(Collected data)
________________
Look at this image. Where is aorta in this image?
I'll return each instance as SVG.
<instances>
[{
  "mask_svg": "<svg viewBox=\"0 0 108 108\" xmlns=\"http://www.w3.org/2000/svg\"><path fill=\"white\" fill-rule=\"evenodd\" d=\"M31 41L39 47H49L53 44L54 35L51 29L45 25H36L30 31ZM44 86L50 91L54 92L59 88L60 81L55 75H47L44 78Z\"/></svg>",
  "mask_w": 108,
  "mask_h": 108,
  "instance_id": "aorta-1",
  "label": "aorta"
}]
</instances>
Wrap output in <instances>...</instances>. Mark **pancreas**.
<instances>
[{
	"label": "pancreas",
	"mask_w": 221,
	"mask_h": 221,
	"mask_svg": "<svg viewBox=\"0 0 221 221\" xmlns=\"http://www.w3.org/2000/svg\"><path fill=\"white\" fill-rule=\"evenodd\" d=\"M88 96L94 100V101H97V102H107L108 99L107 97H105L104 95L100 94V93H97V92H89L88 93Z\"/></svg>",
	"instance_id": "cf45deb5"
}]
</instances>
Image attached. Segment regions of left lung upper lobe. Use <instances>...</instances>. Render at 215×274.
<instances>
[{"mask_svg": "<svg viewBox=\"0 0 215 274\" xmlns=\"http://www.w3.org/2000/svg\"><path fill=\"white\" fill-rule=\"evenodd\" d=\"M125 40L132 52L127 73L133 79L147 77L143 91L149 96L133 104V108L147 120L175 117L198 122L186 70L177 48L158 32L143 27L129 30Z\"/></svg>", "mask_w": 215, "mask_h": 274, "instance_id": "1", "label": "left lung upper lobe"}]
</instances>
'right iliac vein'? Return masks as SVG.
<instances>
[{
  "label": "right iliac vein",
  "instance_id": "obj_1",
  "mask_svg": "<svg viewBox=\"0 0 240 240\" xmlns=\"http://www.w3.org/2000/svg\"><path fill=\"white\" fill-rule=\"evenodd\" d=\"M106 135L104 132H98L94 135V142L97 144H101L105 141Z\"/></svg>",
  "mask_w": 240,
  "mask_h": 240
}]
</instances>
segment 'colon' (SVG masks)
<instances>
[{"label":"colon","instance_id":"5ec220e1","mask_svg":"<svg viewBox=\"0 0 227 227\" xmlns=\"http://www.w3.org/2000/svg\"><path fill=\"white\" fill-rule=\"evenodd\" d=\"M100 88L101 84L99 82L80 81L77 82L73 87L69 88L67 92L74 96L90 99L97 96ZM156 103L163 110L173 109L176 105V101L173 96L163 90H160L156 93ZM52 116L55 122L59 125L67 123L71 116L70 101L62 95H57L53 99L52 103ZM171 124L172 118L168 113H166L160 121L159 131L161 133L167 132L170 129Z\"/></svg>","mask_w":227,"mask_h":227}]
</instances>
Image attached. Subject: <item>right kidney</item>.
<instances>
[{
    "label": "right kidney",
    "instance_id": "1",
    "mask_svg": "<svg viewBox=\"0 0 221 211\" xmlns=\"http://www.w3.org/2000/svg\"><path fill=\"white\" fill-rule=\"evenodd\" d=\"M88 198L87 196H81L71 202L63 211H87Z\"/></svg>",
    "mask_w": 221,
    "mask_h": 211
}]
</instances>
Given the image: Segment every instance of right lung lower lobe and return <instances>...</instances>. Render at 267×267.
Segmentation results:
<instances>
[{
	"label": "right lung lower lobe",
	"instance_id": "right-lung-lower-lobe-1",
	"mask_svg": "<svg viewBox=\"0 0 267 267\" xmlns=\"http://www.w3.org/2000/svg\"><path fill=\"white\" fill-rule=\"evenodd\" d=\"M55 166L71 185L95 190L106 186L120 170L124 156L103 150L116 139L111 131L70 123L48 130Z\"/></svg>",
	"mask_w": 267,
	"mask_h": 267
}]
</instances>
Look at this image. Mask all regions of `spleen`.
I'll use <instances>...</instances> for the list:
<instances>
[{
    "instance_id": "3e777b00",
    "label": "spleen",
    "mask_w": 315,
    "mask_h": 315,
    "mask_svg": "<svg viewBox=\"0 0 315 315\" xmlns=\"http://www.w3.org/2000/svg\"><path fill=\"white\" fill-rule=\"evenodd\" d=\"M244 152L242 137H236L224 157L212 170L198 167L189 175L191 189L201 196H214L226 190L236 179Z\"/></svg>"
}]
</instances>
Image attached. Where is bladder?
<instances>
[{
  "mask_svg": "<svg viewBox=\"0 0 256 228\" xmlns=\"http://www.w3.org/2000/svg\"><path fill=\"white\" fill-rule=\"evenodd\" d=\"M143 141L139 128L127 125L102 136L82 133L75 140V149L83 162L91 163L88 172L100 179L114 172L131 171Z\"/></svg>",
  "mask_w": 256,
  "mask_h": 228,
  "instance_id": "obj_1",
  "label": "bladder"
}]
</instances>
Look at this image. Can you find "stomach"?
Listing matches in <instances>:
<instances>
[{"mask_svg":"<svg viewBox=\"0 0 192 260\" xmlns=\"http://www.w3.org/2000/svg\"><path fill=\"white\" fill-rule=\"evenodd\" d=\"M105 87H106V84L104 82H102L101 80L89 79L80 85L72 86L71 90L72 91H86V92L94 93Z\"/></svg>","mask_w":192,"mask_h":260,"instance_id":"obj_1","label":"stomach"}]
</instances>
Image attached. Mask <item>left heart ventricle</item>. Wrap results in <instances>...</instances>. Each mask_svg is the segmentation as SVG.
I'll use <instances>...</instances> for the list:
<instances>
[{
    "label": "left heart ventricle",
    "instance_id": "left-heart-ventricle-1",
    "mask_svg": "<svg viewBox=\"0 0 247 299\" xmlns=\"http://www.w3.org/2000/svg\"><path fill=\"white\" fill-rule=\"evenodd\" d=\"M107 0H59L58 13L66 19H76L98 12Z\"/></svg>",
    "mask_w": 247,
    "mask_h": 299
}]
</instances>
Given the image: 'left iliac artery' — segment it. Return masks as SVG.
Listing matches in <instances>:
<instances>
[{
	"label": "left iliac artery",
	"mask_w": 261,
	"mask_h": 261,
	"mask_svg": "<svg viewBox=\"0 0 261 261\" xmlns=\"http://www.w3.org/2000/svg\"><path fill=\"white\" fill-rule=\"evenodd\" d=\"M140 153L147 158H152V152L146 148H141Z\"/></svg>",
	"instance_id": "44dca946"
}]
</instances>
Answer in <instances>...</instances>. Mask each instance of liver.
________________
What this task involves:
Copy out all of the records verbatim.

Answer box:
Look at this image. Where is aorta in this image?
I'll return each instance as SVG.
<instances>
[{
  "mask_svg": "<svg viewBox=\"0 0 108 108\" xmlns=\"http://www.w3.org/2000/svg\"><path fill=\"white\" fill-rule=\"evenodd\" d=\"M31 41L39 47H49L53 44L54 35L51 29L45 25H36L30 31ZM44 86L50 91L54 92L59 88L60 81L55 75H47L44 78Z\"/></svg>",
  "mask_w": 108,
  "mask_h": 108,
  "instance_id": "aorta-1",
  "label": "aorta"
}]
</instances>
Wrap output in <instances>...</instances>. Mark **pancreas**.
<instances>
[{
	"label": "pancreas",
	"mask_w": 221,
	"mask_h": 221,
	"mask_svg": "<svg viewBox=\"0 0 221 221\" xmlns=\"http://www.w3.org/2000/svg\"><path fill=\"white\" fill-rule=\"evenodd\" d=\"M88 96L94 100V101H97V102H107L108 99L107 97H105L104 95L100 94V93H97V92H89L88 93Z\"/></svg>",
	"instance_id": "cf45deb5"
}]
</instances>
Image attached. Segment regions of left lung upper lobe. Use <instances>...</instances>. Render at 215×274.
<instances>
[{"mask_svg": "<svg viewBox=\"0 0 215 274\" xmlns=\"http://www.w3.org/2000/svg\"><path fill=\"white\" fill-rule=\"evenodd\" d=\"M125 40L132 52L127 73L133 79L147 77L143 91L149 96L133 104V108L147 120L175 117L198 122L186 70L177 48L158 32L143 27L129 30Z\"/></svg>", "mask_w": 215, "mask_h": 274, "instance_id": "1", "label": "left lung upper lobe"}]
</instances>
'right iliac vein'? Return masks as SVG.
<instances>
[{
  "label": "right iliac vein",
  "instance_id": "obj_1",
  "mask_svg": "<svg viewBox=\"0 0 240 240\" xmlns=\"http://www.w3.org/2000/svg\"><path fill=\"white\" fill-rule=\"evenodd\" d=\"M106 135L104 132H98L94 135V142L97 144H101L105 141Z\"/></svg>",
  "mask_w": 240,
  "mask_h": 240
}]
</instances>
segment 'colon' (SVG masks)
<instances>
[{"label":"colon","instance_id":"5ec220e1","mask_svg":"<svg viewBox=\"0 0 227 227\" xmlns=\"http://www.w3.org/2000/svg\"><path fill=\"white\" fill-rule=\"evenodd\" d=\"M100 88L101 84L99 82L80 81L77 82L73 87L69 88L67 92L74 96L90 99L97 96ZM156 103L163 110L173 109L176 105V101L173 96L163 90H160L156 93ZM52 116L55 122L59 125L67 123L71 116L70 101L62 95H57L53 99L52 103ZM171 124L172 118L168 113H166L160 121L159 131L161 133L167 132L170 129Z\"/></svg>","mask_w":227,"mask_h":227}]
</instances>
Image attached. Subject: <item>right kidney</item>.
<instances>
[{
    "label": "right kidney",
    "instance_id": "1",
    "mask_svg": "<svg viewBox=\"0 0 221 211\" xmlns=\"http://www.w3.org/2000/svg\"><path fill=\"white\" fill-rule=\"evenodd\" d=\"M88 198L87 196H81L71 202L63 211H87Z\"/></svg>",
    "mask_w": 221,
    "mask_h": 211
}]
</instances>
Given the image: Segment every instance of right lung lower lobe and return <instances>...</instances>. Render at 267×267.
Segmentation results:
<instances>
[{
	"label": "right lung lower lobe",
	"instance_id": "right-lung-lower-lobe-1",
	"mask_svg": "<svg viewBox=\"0 0 267 267\" xmlns=\"http://www.w3.org/2000/svg\"><path fill=\"white\" fill-rule=\"evenodd\" d=\"M55 166L71 185L95 190L106 186L120 170L124 156L103 150L116 139L111 131L70 123L48 130Z\"/></svg>",
	"mask_w": 267,
	"mask_h": 267
}]
</instances>
Look at this image. Mask all regions of `spleen`.
I'll use <instances>...</instances> for the list:
<instances>
[{
    "instance_id": "3e777b00",
    "label": "spleen",
    "mask_w": 315,
    "mask_h": 315,
    "mask_svg": "<svg viewBox=\"0 0 315 315\" xmlns=\"http://www.w3.org/2000/svg\"><path fill=\"white\" fill-rule=\"evenodd\" d=\"M244 152L242 137H236L224 157L212 170L198 167L189 175L191 189L201 196H214L226 190L236 179Z\"/></svg>"
}]
</instances>
Image attached. Where is bladder?
<instances>
[{
  "mask_svg": "<svg viewBox=\"0 0 256 228\" xmlns=\"http://www.w3.org/2000/svg\"><path fill=\"white\" fill-rule=\"evenodd\" d=\"M143 141L139 128L127 125L102 136L82 133L75 140V149L83 162L91 163L88 172L100 179L114 172L131 171Z\"/></svg>",
  "mask_w": 256,
  "mask_h": 228,
  "instance_id": "obj_1",
  "label": "bladder"
}]
</instances>
Look at this image. Can you find "stomach"?
Listing matches in <instances>:
<instances>
[{"mask_svg":"<svg viewBox=\"0 0 192 260\" xmlns=\"http://www.w3.org/2000/svg\"><path fill=\"white\" fill-rule=\"evenodd\" d=\"M105 87H106V84L104 82H102L101 80L89 79L80 85L72 86L71 90L72 91H86V92L94 93Z\"/></svg>","mask_w":192,"mask_h":260,"instance_id":"obj_1","label":"stomach"}]
</instances>
Image attached. Mask <item>left heart ventricle</item>. Wrap results in <instances>...</instances>. Each mask_svg is the segmentation as SVG.
I'll use <instances>...</instances> for the list:
<instances>
[{
    "label": "left heart ventricle",
    "instance_id": "left-heart-ventricle-1",
    "mask_svg": "<svg viewBox=\"0 0 247 299\" xmlns=\"http://www.w3.org/2000/svg\"><path fill=\"white\" fill-rule=\"evenodd\" d=\"M107 0H59L58 13L66 19H76L98 12Z\"/></svg>",
    "mask_w": 247,
    "mask_h": 299
}]
</instances>
Given the image: 'left iliac artery' — segment it. Return masks as SVG.
Listing matches in <instances>:
<instances>
[{
	"label": "left iliac artery",
	"mask_w": 261,
	"mask_h": 261,
	"mask_svg": "<svg viewBox=\"0 0 261 261\" xmlns=\"http://www.w3.org/2000/svg\"><path fill=\"white\" fill-rule=\"evenodd\" d=\"M140 153L147 158H152V152L146 148H141Z\"/></svg>",
	"instance_id": "44dca946"
}]
</instances>
Answer in <instances>...</instances>. Mask each instance of liver.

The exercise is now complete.